MRExtrap: Longitudinal Aging of Brain MRIs using Linear Modeling in Latent Space

TL;DR

MRExtrap introduces a linear modeling approach in the latent space of autoencoders to predict brain aging in MRI scans, outperforming GAN-based methods and enabling subject-specific refinement with multiple scans.

Contribution

The paper presents a novel linear latent space model for brain MRI aging prediction, incorporating Bayesian updates and demonstrating improved accuracy over existing generative models.

Findings

Accurately predicts brain aging patterns on ADNI dataset.

Outperforms GAN-based baseline in single-volume aging prediction.
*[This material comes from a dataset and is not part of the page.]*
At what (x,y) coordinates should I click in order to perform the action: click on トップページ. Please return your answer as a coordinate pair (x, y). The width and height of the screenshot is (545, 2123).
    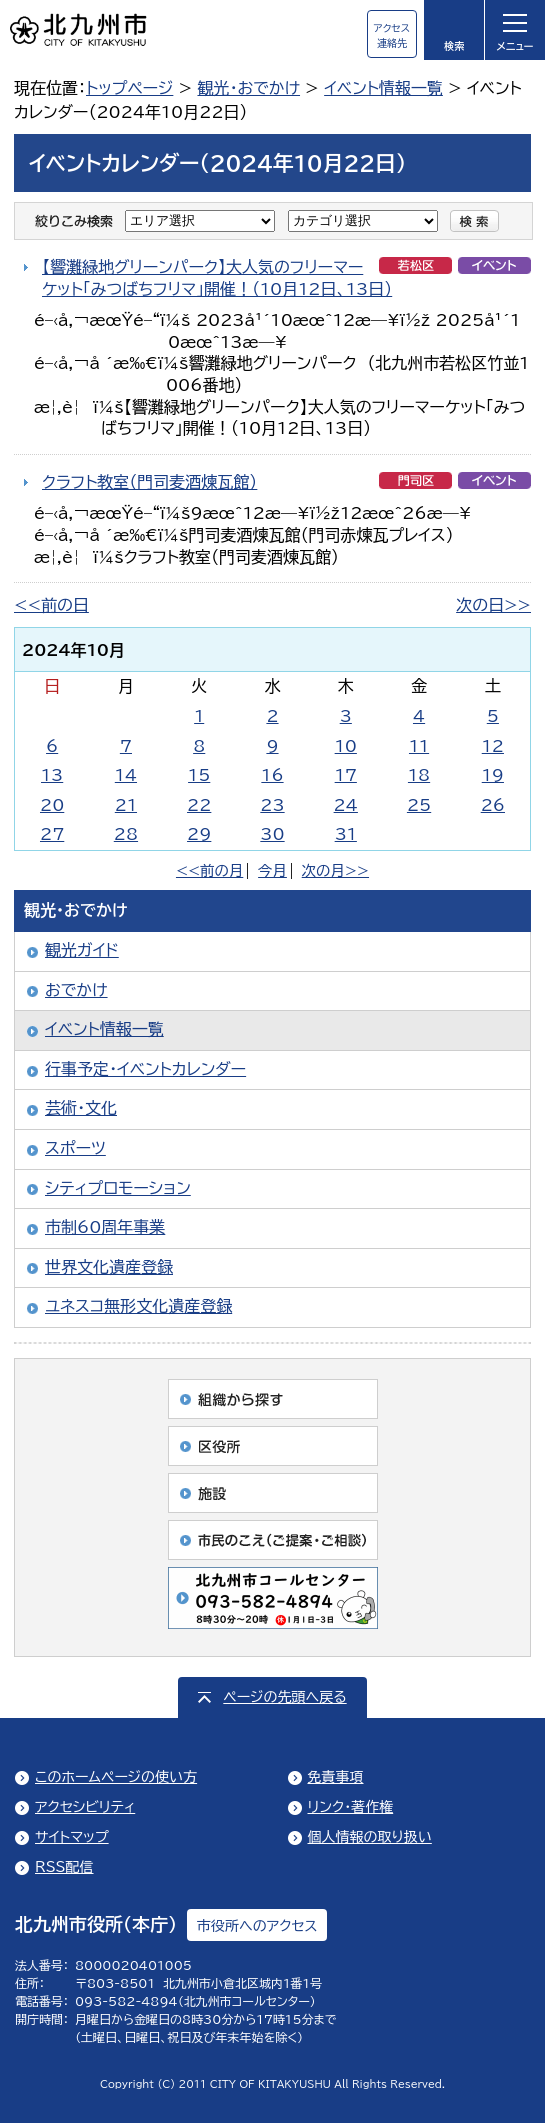     Looking at the image, I should click on (129, 88).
Latent progression rates correlate with known atrophy patterns.

Abstract

Simulating aging in 3D brain MRI scans can reveal disease progression patterns in neurological disorders such as Alzheimer's disease. Current deep learning-based generative models typically approach this problem by predicting future scans from a single observed scan. We investigate modeling brain aging via linear models in the latent space of convolutional autoencoders (MRExtrap). Our approach, MRExtrap, is based on our observation that autoencoders trained on brain MRIs create latent spaces where aging trajectories appear approximately linear. We train autoencoders on brain MRIs to create latent spaces, and investigate how these latent spaces allow predicting future MRIs through linear extrapolation based on age, using an estimated latent progression rate $\boldsymbol{\beta}$. For single-scan prediction, we propose using population-averaged and subject-specific priors on linear progression rates. We also demonstrate that predictions in the presence of additional scans can be flexibly updated using Bayesian posterior sampling, providing a mechanism for subject-specific refinement. On the ADNI dataset, MRExtrap predicts aging patterns accurately and beats a GAN-based baseline for single-volume prediction of brain aging. We also demonstrate and analyze multi-scan conditioning to incorporate subject-specific progression rates. Finally, we show that the latent progression rates in MRExtrap's linear framework correlate with disease and age-based aging patterns from previously studied structural atrophy rates. MRExtrap offers a simple and robust method for the age-based generation of 3D brain MRIs, particularly valuable in scenarios with multiple longitudinal observations.